Friday, July 27, 2007

book review: Every Secret Thing by Ann Tatlock

Title: Every Secret Thing
Author: Ann Tatlock
Publisher: Bethany House – October 2007
Genre: Contemporary Fiction
ISBN: 0764200054

When Elizabeth (Beth) Gunnar comes back to teach at her old preparatory school in Wilmington Delaware, it’s with a mixture of anticipation and apprehension. She loves literature and teaching. She loved Seaton. But she’s unprepared for the flood of memories that take her off-script the first day of school. And will she be able to handle the ghosts she knows will jump out at her from every old campus haunt? Maybe it was a big mistake to return.

Welcome to Every Secret Thing, a coming-of-age-revisited novel by Ann Tatlock, slated to be released this October. In the story, middle-aged single Beth does manage to last the year. We follow her as she befriends new student Satchel, reconnects with a former sweetheart and searches for the answer to a painful old question.

Beth tells her story in first person, slipping back and forth between past and present. The plot is easy to follow, though, with page-turning sections sandwiched between Satchel’s school compositions, mentor-moments between Beth and Satchel, telephone calls to old best-friend Natalie and dates with Ray.

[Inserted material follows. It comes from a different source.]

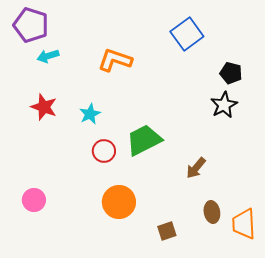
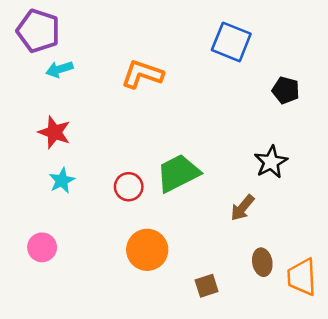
blue square: (187, 34) -> (231, 42), turned -32
black star: (224, 105) -> (271, 162), moved
cyan star: (90, 114) -> (62, 181), moved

Right from the start I took to the book’s setting. Who can’t love a tradition-rich private school, complete with its tales of rule-breaking trysts and other campus lore? The 60s feel of Beth’s high school memories and scenes from the life of her very ordinary middle-class family were additional treats for me.

Tatlock’s writing (which has won awards) was another highlight. Like the main character of the book, she is obviously a lover of books and puts allusions to the writings and philosophies of such literary notables as Virginia Woolf, Tom Wolfe and Sylvia Plath, as well as overt praise for the power of words, into the mouths of several characters. Her prose is graceful and unselfconscious with just the right amount of imagery to make it memorable. Symbolism possibilities abound from the choice of setting (practically invisible Delaware) to Satchel’s imaginary sadness-sucking machine.

The meaning of human existence is a theme that runs through the story. Beth identifies with Satchel when she claims to feel invisible – after all, that’s the way Beth felt through much of her childhood. Suicide is another preoccupation (not with any of the main characters having thoughts about suicide directly, but rather with its effect on those left behind). Tatlock answers the probing questions, ‘Why am I here?’ and ‘Does God exist?’ with a light narrative hand as events lead Beth to recall an epiphany from her past. Satchel in turn finds inspiration from Beth’s example in her own crisis.

For a thoughtful, nostalgic yet adult trip down adolescent lane, don’t miss Every Secret Thing when it’s released this fall. Older teens may enjoy it too. Reading groups will want to look for editions that include discussion questions.

Thanks to Bethany House for providing an advance copy of the book for review.